** Source data follows **
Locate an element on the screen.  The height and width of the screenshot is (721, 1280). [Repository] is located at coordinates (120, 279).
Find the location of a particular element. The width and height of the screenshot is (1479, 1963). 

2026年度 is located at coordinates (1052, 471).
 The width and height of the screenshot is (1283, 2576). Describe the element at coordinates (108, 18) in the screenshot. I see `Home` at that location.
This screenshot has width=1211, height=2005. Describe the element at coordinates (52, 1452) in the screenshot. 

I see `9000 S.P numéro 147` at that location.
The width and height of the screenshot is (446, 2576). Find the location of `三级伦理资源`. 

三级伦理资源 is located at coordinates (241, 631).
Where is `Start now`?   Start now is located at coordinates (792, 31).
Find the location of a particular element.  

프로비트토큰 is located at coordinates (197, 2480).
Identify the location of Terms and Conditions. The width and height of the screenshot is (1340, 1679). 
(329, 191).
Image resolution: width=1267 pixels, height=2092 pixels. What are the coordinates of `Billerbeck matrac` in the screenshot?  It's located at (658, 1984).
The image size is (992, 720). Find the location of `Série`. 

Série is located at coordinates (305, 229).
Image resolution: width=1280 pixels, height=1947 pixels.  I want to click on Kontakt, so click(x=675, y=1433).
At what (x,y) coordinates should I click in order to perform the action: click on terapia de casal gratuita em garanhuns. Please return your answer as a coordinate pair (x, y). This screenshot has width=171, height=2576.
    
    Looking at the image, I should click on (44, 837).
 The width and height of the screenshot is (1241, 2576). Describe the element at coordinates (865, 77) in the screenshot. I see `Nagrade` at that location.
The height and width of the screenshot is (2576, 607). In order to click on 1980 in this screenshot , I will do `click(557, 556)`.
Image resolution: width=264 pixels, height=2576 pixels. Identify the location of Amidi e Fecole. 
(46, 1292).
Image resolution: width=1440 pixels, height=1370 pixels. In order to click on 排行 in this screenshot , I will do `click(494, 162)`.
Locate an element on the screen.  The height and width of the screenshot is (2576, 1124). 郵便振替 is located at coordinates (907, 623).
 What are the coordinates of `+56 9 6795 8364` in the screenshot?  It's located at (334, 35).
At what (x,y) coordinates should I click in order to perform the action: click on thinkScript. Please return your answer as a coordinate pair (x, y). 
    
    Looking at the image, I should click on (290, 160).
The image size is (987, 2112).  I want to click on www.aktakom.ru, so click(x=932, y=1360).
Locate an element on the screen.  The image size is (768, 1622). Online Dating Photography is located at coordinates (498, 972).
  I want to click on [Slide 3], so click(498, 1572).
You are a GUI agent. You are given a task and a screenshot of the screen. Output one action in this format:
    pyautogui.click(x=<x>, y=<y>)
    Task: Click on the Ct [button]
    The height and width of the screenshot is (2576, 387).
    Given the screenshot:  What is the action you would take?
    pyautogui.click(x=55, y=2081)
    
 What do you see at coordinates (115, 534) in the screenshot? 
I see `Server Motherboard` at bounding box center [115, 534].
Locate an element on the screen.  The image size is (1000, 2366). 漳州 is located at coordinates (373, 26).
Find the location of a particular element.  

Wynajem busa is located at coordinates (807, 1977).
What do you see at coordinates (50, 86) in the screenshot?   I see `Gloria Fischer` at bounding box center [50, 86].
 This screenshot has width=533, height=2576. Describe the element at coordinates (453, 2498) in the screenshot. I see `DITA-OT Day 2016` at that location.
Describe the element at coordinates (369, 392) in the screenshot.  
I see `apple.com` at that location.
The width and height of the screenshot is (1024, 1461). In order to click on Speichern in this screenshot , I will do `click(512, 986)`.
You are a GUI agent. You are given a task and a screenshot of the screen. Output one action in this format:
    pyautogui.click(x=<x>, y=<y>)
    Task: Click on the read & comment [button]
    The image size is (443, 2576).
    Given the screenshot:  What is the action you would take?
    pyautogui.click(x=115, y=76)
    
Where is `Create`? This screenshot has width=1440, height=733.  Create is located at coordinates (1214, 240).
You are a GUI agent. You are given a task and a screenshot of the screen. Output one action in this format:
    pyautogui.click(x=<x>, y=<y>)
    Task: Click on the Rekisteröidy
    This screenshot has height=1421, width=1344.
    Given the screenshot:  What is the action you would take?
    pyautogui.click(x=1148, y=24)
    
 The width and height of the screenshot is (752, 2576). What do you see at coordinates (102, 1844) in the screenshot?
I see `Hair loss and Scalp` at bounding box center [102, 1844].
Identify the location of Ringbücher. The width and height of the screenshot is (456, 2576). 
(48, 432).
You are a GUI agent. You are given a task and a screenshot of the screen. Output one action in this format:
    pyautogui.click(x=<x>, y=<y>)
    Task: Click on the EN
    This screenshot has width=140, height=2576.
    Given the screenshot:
** End of Source data **
Take from the material above every line that includes the word "button".

→ Task solution:
    Task: Click on the Ct [button]
    Task: Click on the read & comment [button]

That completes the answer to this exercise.